EXERCISE DESCRIPTION: Without the pictures, copy all the entries below exactly.

TASK MATERIAL:
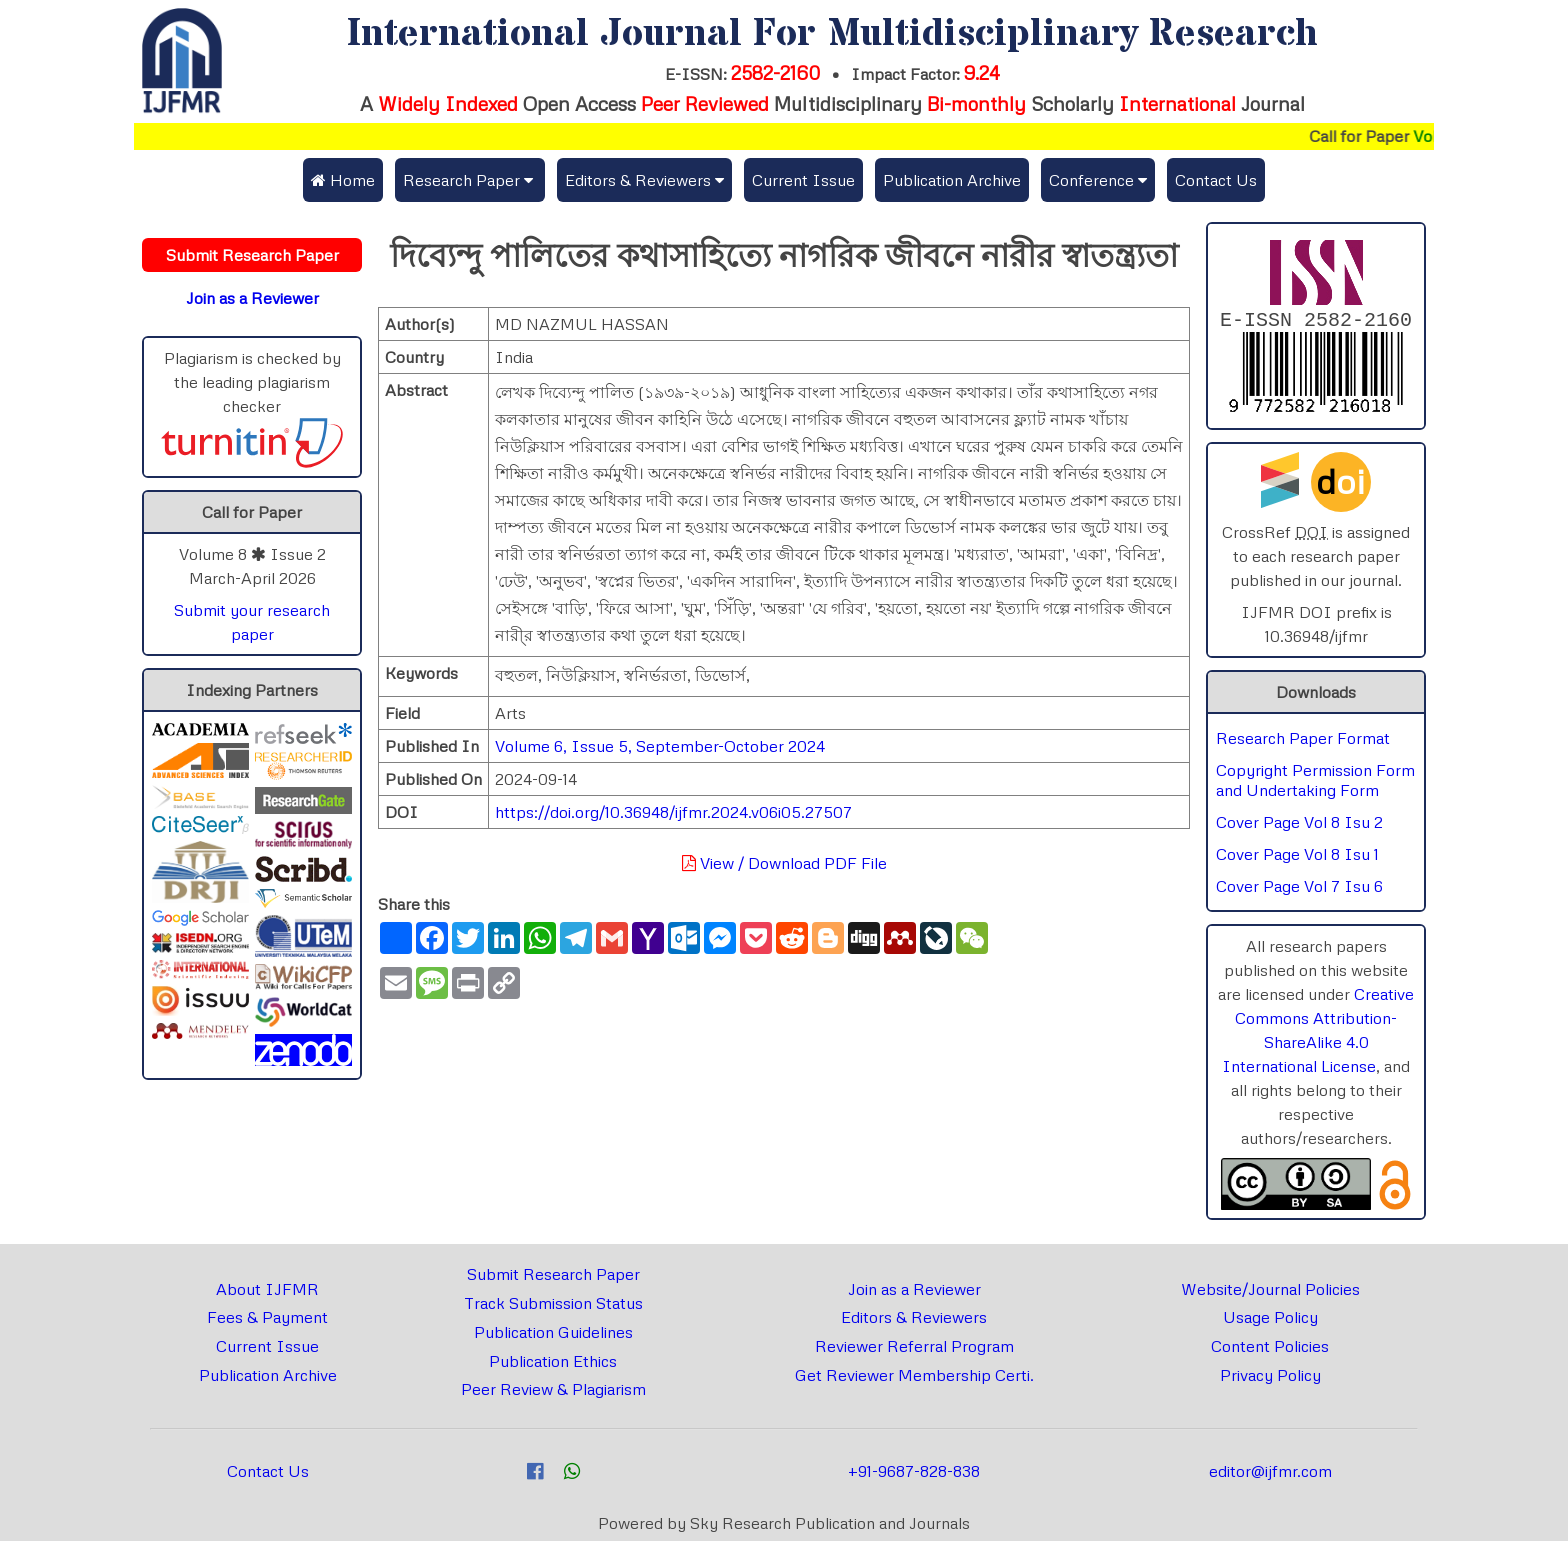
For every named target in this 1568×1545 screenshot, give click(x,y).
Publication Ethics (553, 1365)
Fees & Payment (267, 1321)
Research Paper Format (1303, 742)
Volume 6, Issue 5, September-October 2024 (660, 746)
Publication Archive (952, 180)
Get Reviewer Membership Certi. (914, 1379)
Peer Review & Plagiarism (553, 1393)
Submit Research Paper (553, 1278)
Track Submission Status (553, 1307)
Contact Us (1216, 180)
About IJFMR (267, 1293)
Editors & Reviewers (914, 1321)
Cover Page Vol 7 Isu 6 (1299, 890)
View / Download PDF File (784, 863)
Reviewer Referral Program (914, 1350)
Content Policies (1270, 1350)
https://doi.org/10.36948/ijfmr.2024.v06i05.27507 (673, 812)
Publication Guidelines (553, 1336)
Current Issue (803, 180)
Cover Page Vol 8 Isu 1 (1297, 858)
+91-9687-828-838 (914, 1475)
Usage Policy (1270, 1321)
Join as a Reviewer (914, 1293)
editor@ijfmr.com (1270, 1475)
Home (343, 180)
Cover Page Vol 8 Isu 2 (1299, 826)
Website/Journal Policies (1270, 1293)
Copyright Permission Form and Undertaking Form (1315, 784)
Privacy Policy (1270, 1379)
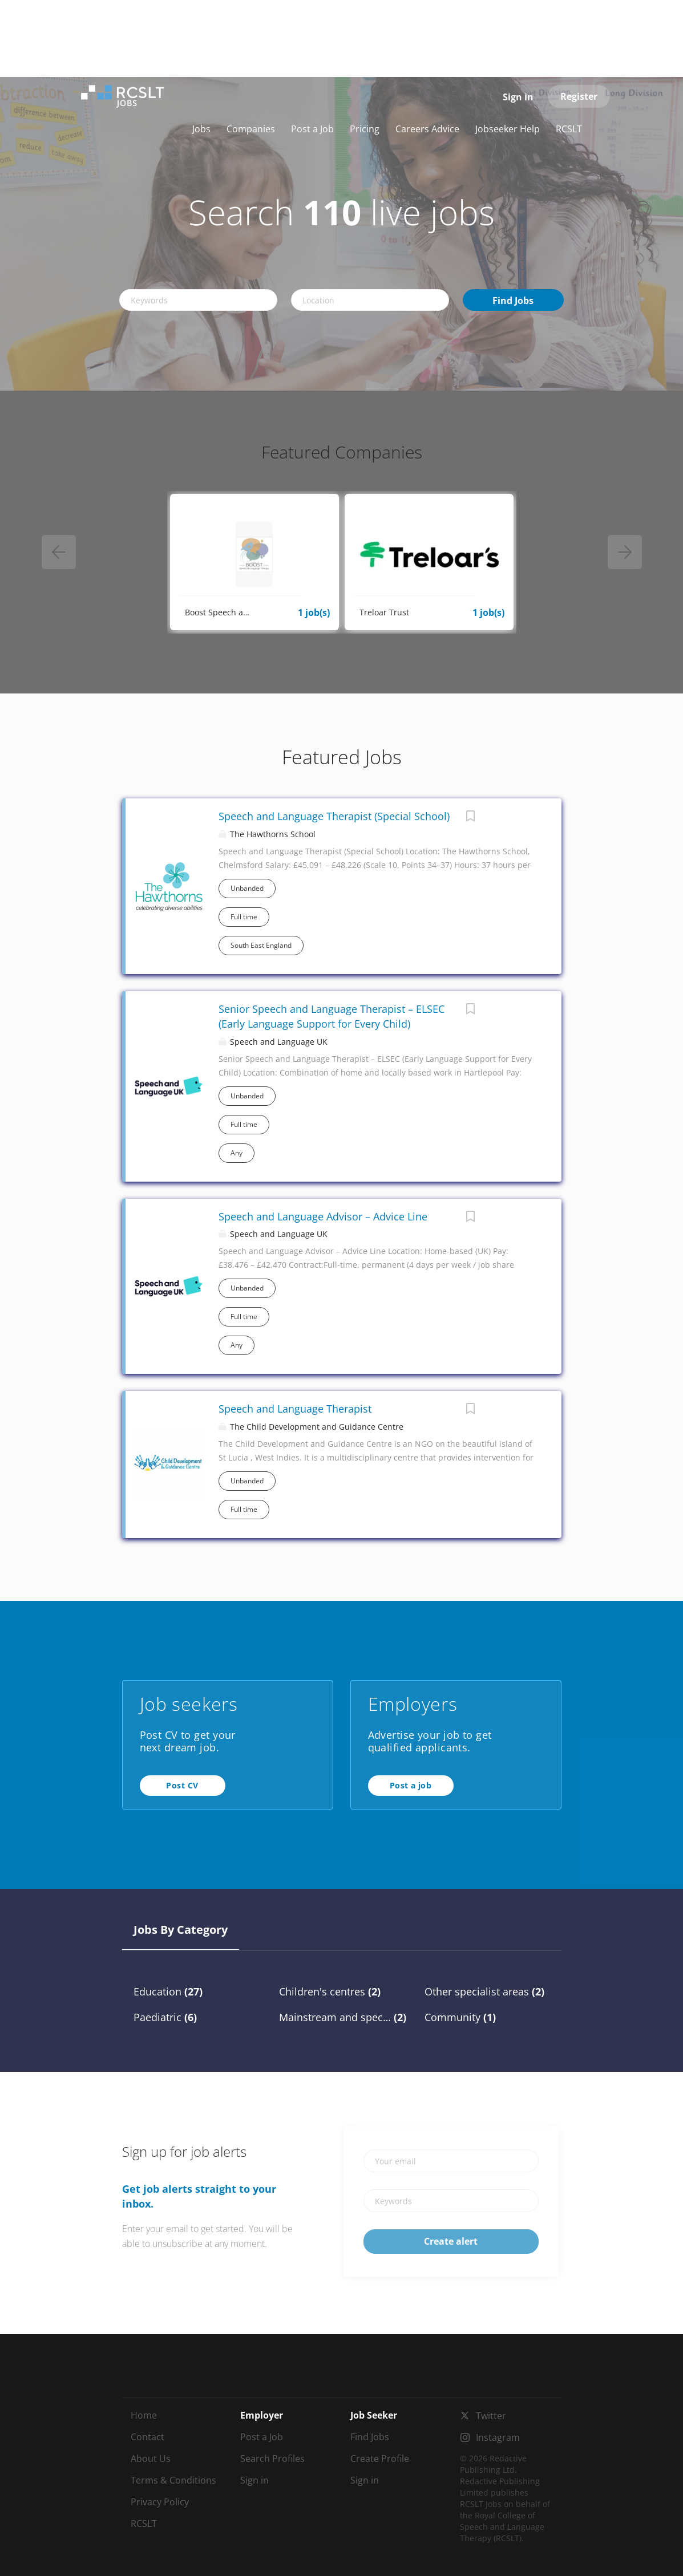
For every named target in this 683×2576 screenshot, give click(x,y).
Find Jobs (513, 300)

WRITTEN REPLY:
For every named target in this 1568×1545 screenshot, give click(x,y).
Publication Ethics (553, 1365)
Fees & Payment (267, 1321)
Research Paper Format (1303, 742)
Volume 6, Issue 5, September-October 2024 (660, 746)
Publication Archive (952, 180)
Get Reviewer Membership Certi. (914, 1379)
Peer Review & Plagiarism (553, 1393)
Submit Research Paper (553, 1278)
Track Submission Status (553, 1307)
Contact Us (1216, 180)
About IJFMR (267, 1293)
Editors & Reviewers (914, 1321)
Cover Page Vol 7 Isu 6 (1299, 890)
View / Download PDF File (784, 863)
Reviewer Referral Program (914, 1350)
Content Policies (1270, 1350)
https://doi.org/10.36948/ijfmr.2024.v06i05.27507 (673, 812)
Publication Guidelines (553, 1336)
Current Issue (803, 180)
Cover Page Vol 8 Isu 1 (1297, 858)
+91-9687-828-838 (914, 1475)
Usage Policy (1270, 1321)
Join as a Reviewer (914, 1293)
editor@ijfmr.com (1270, 1475)
Home (343, 180)
Cover Page Vol 8 Isu 2 (1299, 826)
Website/Journal Policies (1270, 1293)
Copyright Permission Form and Undertaking Form (1315, 784)
Privacy Policy (1270, 1379)
For every named target in this 683×2576 screenshot, give click(x,y).
Find Jobs (513, 300)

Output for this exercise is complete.